The Foreign Office on Thursday said that concerns raised over Pakistan’s general elections during a US Congressional hearing “reflected a misunderstanding” of the country’s situation and electoral laws.
The comments come a day after US Assistant Secretary of State Donald Lu told a Congressional panel that if the Election Commission of Pakistan (ECP) failed to investigate allegations of irregularities in the Feb 8 elections, it will “retard” America’s relationship with Pakistan.
Asked if the ECP’s failure to investigate irregularities would impact US-Pakistan relations, Lu had said it would be an impediment to the relationship of 76 years if Pakistan did not have a democratic process that upholds its own Constitution.
“It will retard our ability to have the type of relationship we want, in security matters, on [the] business front and people to people. All that suffers if Pakistan is not a full democracy,” the diplomat had replied.
“We have never used the term ‘free and fair’ in characterising these elections,” Lu had said in response to a question from Congressman August Pfluger, a Texas Republican.
Responding to a query during a weekly media briefing today, Foreign Office spokesperson Mumtaz Zahra Baloch said “some statements made there (during the hearing) reflected [a] misunderstanding of Pakistan’s domestic situation and electoral laws”.
According to Radio Pakistan, the spokesperson expressed the hope to “engage in meaningful discussion with the United States to address these misunderstandings”.
Zahra emphasised that Pakistan valued its close relations with the US and believed in constructive engagement with it.
While noting that Pakistan respected the prerogative of legislative bodies to discuss international issues, she stressed that “the deliberations of these legislative bodies should contribute [to] promoting positive dynamics in bilateral ties based on mutual respect and understanding”.
US hearing ‘blatant intervention’: Raza Rabbani
Separately, former Senate chairman Raza Rabbani termed the US Congressional hearing a “blatant intervention in the internal affairs” of Pakistan.
In a statement issued today, a copy of which is available with Dawn.com, he said, “Taking up the issue of general elections in Pakistan is a blatant intervention in the internal affairs of a sovereign country.”
The seasoned politician said, “My head as a proud Pakistani, citizen of a free and sovereign country, hung in shame as I watched the proceedings of the subcommittee of the US House yesterday.”
“The proceedings left an impression that Pakistan is not even a client state but one of the states of the USA,” he claimed.
He expressed the concern that “if today interference in internal affairs of Pakistan goes unnoticed, tomorrow it can be matters of our national security that can be taken”.
“Bartering of our financial sovereignty to the IMF does not mean that we have become a client state of the West and any country can meddle in our internal affairs,” Rabbani asserted.
Noting that elections had been held in other countries as well but were not brought into question, he urged the Foreign Ministry to take a “belated notice and, warn the US against such intervention.”

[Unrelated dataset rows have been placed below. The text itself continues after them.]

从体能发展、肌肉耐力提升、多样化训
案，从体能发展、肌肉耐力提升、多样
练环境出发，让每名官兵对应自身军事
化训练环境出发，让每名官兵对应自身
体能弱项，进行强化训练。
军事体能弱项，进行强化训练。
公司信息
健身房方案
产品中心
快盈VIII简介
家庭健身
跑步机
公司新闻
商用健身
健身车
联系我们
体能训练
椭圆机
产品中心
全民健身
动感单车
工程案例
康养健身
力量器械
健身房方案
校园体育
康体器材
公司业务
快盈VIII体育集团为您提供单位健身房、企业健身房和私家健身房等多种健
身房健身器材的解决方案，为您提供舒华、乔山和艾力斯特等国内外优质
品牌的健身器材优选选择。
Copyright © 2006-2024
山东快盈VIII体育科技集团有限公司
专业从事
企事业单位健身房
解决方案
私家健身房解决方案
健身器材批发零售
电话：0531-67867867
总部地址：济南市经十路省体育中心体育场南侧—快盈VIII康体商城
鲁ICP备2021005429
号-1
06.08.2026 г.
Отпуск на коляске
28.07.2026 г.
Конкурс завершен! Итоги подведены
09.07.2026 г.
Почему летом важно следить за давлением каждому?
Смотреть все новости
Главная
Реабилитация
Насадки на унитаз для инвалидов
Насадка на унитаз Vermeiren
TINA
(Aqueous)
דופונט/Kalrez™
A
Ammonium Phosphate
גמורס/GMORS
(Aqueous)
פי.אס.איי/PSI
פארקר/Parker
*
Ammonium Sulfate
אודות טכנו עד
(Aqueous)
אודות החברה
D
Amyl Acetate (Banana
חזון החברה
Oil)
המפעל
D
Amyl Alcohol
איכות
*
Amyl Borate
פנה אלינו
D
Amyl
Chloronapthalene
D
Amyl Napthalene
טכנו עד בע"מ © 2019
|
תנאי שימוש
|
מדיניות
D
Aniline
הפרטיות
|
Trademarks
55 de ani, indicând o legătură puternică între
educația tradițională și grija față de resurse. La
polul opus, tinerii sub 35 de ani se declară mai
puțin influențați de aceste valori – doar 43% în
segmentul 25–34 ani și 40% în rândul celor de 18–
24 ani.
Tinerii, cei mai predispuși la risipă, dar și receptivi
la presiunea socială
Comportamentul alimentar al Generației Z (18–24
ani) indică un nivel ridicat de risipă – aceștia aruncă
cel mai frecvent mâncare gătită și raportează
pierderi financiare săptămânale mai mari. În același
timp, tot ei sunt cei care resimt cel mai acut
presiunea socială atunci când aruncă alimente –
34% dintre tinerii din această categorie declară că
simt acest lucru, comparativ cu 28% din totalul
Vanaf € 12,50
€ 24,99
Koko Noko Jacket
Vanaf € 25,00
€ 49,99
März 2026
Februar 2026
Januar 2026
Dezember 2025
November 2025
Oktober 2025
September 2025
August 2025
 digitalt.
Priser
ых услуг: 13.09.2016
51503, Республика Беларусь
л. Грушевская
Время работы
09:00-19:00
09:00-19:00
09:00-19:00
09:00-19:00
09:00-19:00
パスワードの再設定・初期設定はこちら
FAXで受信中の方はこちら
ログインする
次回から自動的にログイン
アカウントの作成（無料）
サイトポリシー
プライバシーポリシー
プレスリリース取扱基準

“If it is a question of an elected House acting on its own, then tomorrow our Parliament should discuss the US policy on Palestinians, which is creating a destabilising effect in the world, or the various proceedings against Trump,” Rabbani said.
Lu’s testimony
Lu is the diplomat whose supposed warning to former Pakistan Ambassador to the US Asad Majeed was the subject of a cipher sent by the envoy to Islamabad.
The same document was the basis of ex-premier Imran Khan’s allegation of a US conspiracy to oust his government in 2022. The PTI founder is currently on trial for mishandling the same confidential document.
During the US Congressional hearing on Wednesday, Lu termed the allegations against him by Imran — the crux of the ‘cablegate’ cipher controversy — as a “conspiracy theory, lie and complete falsehood”.
When asked if the election results would have been different if alleged irregularities were not committed, Lu said that was for the ECP to decide. However, the diplomat agreed with the suggestion that the ECP should hold re-election if it found evidence of substantial rigging in some constituencies.
“The US does not go around recognising new governments,” he said, when Congressman Greg Casar, a Texas Democrat, asked him if Washington recognises the new government in Pakistan. The US administration, he explained, works with the government in power.